Tuesday, March 20, 2007

The meaning of a free society

Hi, my name is Thomas Bell, and I will be appearing as a guest columnist for the Sun once or twice per month. I'll be giving you my opinion about different subjects, from my point of view.

I have a different outlook from the liberal v. conservative claptrap. I fall outside of the left v. right political line. My philosophy is simple. I believe in the philosophy of liberty. I believe in the mindset of being free. In other words, I want to live in a free society.

Some of you may ask, "What is a free society?" A free society is a philosophy that holds that people shall have the right to exercise unlimited freedom in their own lives, freedom to live in whatever manner they choose, freedom to pursue their own goals, so long as they do not forcibly interfere with the equal rights of others to exercise that same freedom. As long as they don't hurt each other, the people should do anything they want.
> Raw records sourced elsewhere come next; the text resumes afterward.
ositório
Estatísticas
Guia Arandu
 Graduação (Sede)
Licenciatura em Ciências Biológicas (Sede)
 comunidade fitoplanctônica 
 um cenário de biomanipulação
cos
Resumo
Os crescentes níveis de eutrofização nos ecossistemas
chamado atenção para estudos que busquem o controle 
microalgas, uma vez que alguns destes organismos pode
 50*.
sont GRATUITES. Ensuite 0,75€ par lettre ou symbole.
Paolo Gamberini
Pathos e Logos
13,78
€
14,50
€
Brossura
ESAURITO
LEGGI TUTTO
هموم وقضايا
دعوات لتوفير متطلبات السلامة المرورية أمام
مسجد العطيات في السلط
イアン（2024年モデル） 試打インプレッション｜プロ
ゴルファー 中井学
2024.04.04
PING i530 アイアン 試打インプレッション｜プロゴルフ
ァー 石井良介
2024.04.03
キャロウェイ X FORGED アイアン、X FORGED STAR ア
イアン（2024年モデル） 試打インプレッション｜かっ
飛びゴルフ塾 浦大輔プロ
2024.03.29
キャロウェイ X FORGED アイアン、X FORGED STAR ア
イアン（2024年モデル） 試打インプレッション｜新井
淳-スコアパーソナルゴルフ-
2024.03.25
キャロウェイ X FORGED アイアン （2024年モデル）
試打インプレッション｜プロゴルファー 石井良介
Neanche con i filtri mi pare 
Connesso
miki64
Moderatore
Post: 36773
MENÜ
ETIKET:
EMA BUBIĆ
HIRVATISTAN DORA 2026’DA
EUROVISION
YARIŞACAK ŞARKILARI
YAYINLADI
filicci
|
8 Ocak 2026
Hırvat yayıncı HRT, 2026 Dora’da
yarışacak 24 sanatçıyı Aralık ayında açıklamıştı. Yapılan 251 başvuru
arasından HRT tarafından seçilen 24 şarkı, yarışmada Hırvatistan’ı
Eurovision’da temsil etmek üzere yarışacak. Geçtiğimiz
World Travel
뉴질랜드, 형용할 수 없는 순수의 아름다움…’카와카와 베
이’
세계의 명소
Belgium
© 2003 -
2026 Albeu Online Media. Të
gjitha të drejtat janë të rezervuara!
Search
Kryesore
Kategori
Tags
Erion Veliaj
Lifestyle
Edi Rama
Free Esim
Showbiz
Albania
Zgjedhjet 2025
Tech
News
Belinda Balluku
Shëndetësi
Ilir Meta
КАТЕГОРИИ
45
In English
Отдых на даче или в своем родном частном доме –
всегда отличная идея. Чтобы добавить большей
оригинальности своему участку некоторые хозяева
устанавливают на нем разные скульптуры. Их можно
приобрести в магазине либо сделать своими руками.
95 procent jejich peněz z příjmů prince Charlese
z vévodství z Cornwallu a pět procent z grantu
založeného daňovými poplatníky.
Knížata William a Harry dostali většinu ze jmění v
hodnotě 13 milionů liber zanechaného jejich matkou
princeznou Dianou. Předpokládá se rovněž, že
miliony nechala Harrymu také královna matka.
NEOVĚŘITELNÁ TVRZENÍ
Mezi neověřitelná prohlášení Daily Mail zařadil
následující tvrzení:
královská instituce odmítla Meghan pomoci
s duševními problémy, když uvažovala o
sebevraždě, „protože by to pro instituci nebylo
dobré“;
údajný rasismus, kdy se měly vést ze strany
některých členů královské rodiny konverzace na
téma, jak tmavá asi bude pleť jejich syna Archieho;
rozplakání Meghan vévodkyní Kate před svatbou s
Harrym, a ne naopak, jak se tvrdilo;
In other words, as long as a person doesn't murder, rape, burglarize, defraud, trespass, steal, or inflict any other acts of violence against another person's life, liberty, or property, the government should leave him or her alone. In fact, the only purpose of government is to secure individuals rights and to prosecute people who violate those rights.

A radical idea? It is the same thing that Thomas Jefferson wrote in the Declaration of Independence.

Since you have liberty, you have to be responsible. Individual liberty and personal responsibility are opposite sides of the same coin. If you want liberty, you have to take responsibility for your actions, and vice-versa. Since the only role of government in a free society is to secure your rights, you have to be responsible if your decisions and/or actions are unwise.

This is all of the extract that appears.